The United States is appealing for calm and respect for constitutional processes in Venezuela, where the country's supreme court is nearing a decision on whether to put on trial four officers linked to the April military uprising that briefly unseated President Hugo Chavez.
The supreme court deliberations, on whether four senior officers will be tried on rebellion charges, have touched off heated political debate between supporters and opponents of President Chavez and brought out a heavy security presence on the streets of Caracas.
U.S. officials are watching the situation with concern given the violence that accompanied the overthrow attempt in April. At a briefing here, State Department spokesman Philip Reeker urged Venezuelans of all political persuasions to respect constitutional order.

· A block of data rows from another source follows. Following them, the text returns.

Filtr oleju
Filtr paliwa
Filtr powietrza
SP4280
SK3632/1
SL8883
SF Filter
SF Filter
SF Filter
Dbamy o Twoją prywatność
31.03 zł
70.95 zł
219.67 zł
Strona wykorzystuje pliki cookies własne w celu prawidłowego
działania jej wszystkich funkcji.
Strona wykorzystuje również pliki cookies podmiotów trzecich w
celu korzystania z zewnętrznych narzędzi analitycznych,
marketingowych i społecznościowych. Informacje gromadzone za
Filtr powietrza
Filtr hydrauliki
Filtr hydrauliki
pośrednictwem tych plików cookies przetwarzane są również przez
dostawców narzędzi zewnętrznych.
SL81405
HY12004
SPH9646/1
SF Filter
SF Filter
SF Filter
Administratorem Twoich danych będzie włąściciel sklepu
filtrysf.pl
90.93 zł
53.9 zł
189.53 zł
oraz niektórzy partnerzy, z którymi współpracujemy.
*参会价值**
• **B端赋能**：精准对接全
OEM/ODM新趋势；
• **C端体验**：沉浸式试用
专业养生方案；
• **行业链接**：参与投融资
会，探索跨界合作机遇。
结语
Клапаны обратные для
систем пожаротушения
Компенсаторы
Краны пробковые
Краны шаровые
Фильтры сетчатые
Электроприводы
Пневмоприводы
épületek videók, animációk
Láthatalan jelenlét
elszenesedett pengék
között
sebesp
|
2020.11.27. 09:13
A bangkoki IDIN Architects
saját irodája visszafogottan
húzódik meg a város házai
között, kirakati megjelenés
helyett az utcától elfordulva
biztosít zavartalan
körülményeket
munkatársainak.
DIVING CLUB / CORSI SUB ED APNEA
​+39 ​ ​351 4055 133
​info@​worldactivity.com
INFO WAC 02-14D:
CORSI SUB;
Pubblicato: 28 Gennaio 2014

"Our policy is quite clear about the need to follow constitutional order in Venezuela, the important need for dialogue and reconciliation nationally, to do all of this peacefully and once again within the constitutional order, which will benefit all the people of Venezuela and strengthen the Venezuelan democracy if they follow that."
The U.S. embassy in Caracas earlier issued a warning to American citizens in Venezuela about the possibility of political unrest, advising them to avoid demonstrations and rallies and to monitor local newscasts for signs of "changed circumstances."

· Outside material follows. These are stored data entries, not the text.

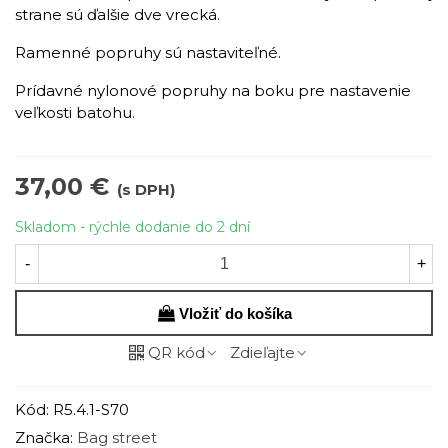
strane sú ďalšie dve vrecká.
Ramenné popruhy sú nastaviteľné.
Prídavné nylonové popruhy na boku pre nastavenie
veľkosti batohu.
37,00 €
(s DPH)
Skladom - rýchle dodanie do 2 dní
-
+
Vložiť do košíka
QR kód
Zdieľajte
Kód:
R5.4.1-S70
Značka:
Bag street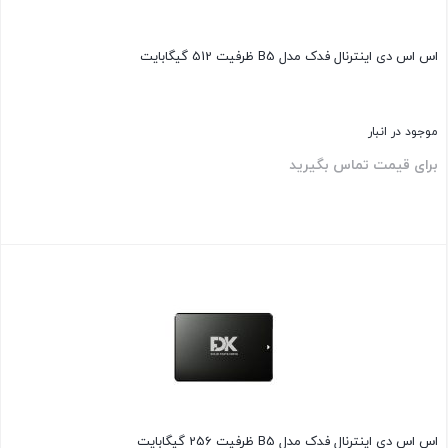
اس اس دی اینترنال فدک مدل B5 ظرفیت 512 گیگابایت
موجود در انبار
برای قیمت تماس بگیرید
بستن
اس اس دی اینترنال فدک مدل B5 ظرفیت 256 گیگابایت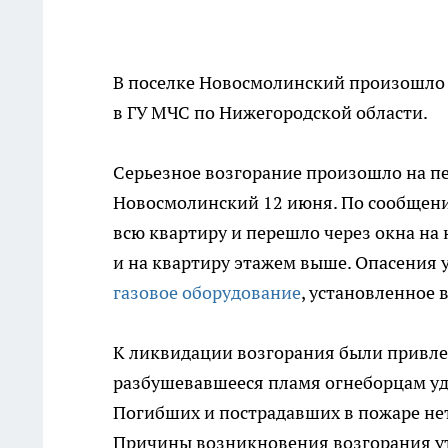
В поселке Новосмолинский произошл
в ГУ МЧС по Нижегородской области.
Серьезное возгорание произошло на пе
Новосмолинский 12 июня. По сообщения
всю квартиру и перешло через окна на
и на квартиру этажем выше. Опасения
газовое оборудование
, установленное 
К ликвидации возгорания были привле
разбушевавшееся пламя огнеборцам удал
Погибших и пострадавших в пожаре нет
Причины возникновения возгорания у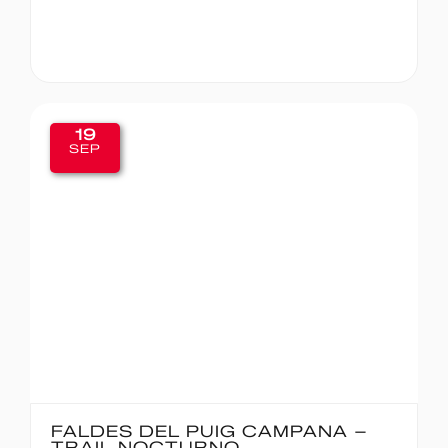
19
SEP
FALDES DEL PUIG CAMPANA –
TRAIL NOCTURNO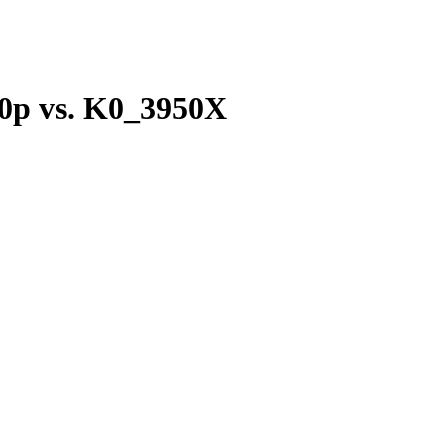
0p vs. K0_3950X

Officials here described the notice as a routine precaution, and dismissed a published suggestion that the warning anticipated another attempt to overthrow the President.
Mr. Chavez, a populist former military officer, has been a strong critic of U.S. foreign policy and has drawn Bush administration criticism for among other things his ties with Cuban President Fidel Castro and visits two years ago to Iraq and Iran.

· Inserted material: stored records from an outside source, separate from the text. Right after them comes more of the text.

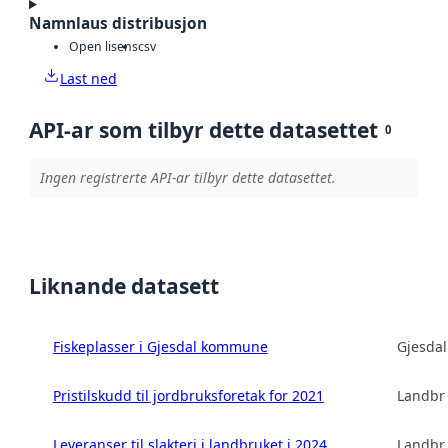
Namnlaus distribusjon
Open lisens
csv
Last ned
API-ar som tilbyr dette datasettet
0
Ingen registrerte API-ar tilbyr dette datasettet.
Liknande datasett
Fiskeplasser i Gjesdal kommune
Gjesda
Pristilskudd til jordbruksforetak for 2021
Landbru
Leveranser til slakteri i landbruket i 2024
Landbru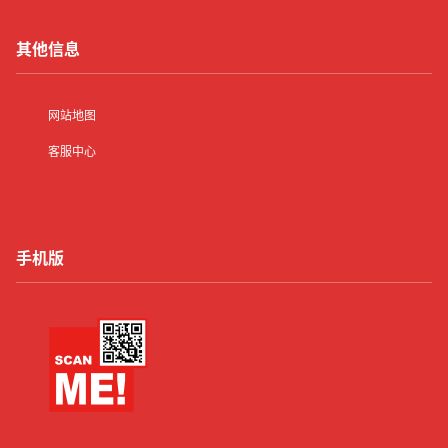
其他信息
网站地图
客服中心
手机版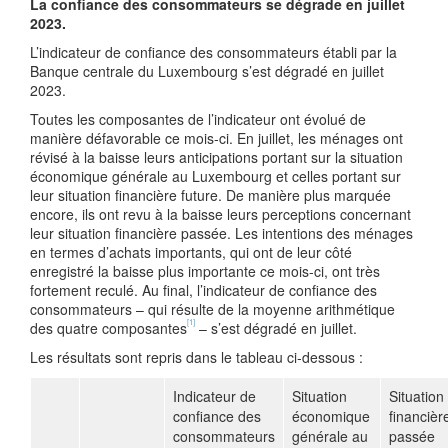
La confiance des consommateurs se dégrade en juillet
2023.
L’indicateur de confiance des consommateurs établi par la
Banque centrale du Luxembourg s’est dégradé en juillet
2023.
Toutes les composantes de l’indicateur ont évolué de
manière défavorable ce mois-ci. En juillet, les ménages ont
révisé à la baisse leurs anticipations portant sur la situation
économique générale au Luxembourg et celles portant sur
leur situation financière future. De manière plus marquée
encore, ils ont revu à la baisse leurs perceptions concernant
leur situation financière passée. Les intentions des ménages
en termes d’achats importants, qui ont de leur côté
enregistré la baisse plus importante ce mois-ci, ont très
fortement reculé. Au final, l’indicateur de confiance des
consommateurs – qui résulte de la moyenne arithmétique
[1]
des quatre composantes
– s’est dégradé en juillet.
Les résultats sont repris dans le tableau ci-dessous :
Indicateur de
Situation
Situation
confiance des
économique
financièr
consommateurs
générale au
passée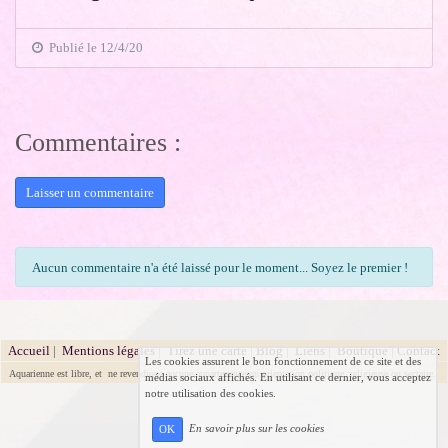
Publié le 12/4/20
Commentaires :
Laisser un commentaire
Aucun commentaire n'a été laissé pour le moment... Soyez le premier !
Accueil
|
Mentions légales
|
Tirez une carte
|
Blog
|
Liens
|
Boutique
|
Contact
Les cookies assurent le bon fonctionnement de ce site et des
Aquarienne est libre, et ne revendique aucune appartenance ou orientation politique, religieuse ou sectaire.
médias sociaux affichés. En utilisant ce dernier, vous acceptez
notre utilisation des cookies.
En savoir plus sur les cookies
OK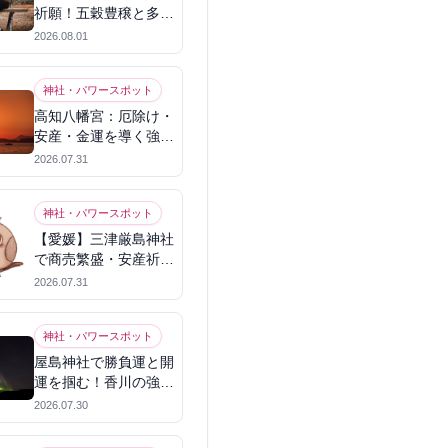
祈願！五穀豊穣と多幸
を呼ぶパワースポット
2026.08.01
神社・パワースポット
高知八幡宮：厄除け・
安産・金運を導く強力
パワースポット
2026.07.31
神社・パワースポット
【愛媛】三津厳島神社
で商売繁盛・安産祈
願！宗像三女神のパワ
2026.07.31
ーを授かる
神社・パワースポット
屋島神社で勝負運と開
運を掴む！香川の強力
パワースポット
2026.07.30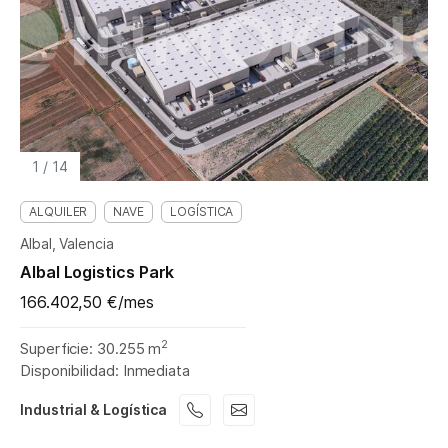
1
/
14
ALQUILER
NAVE
LOGÍSTICA
Albal, Valencia
Albal Logistics Park
166.402,50 €/mes
2
Superficie: 30.255 m
Disponibilidad: Inmediata
Industrial & Logística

The Venezuelan president has alleged that U.S. officials had contacts with rebellious officers at key moments in the April uprising that put him out of power for two days.
The United States has denied any improper role, with the State Department last month releasing the findings of an internal investigation that cleared U.S. diplomats of any misconduct and asserted that they discouraged unconstitutional moves against Mr. Chavez.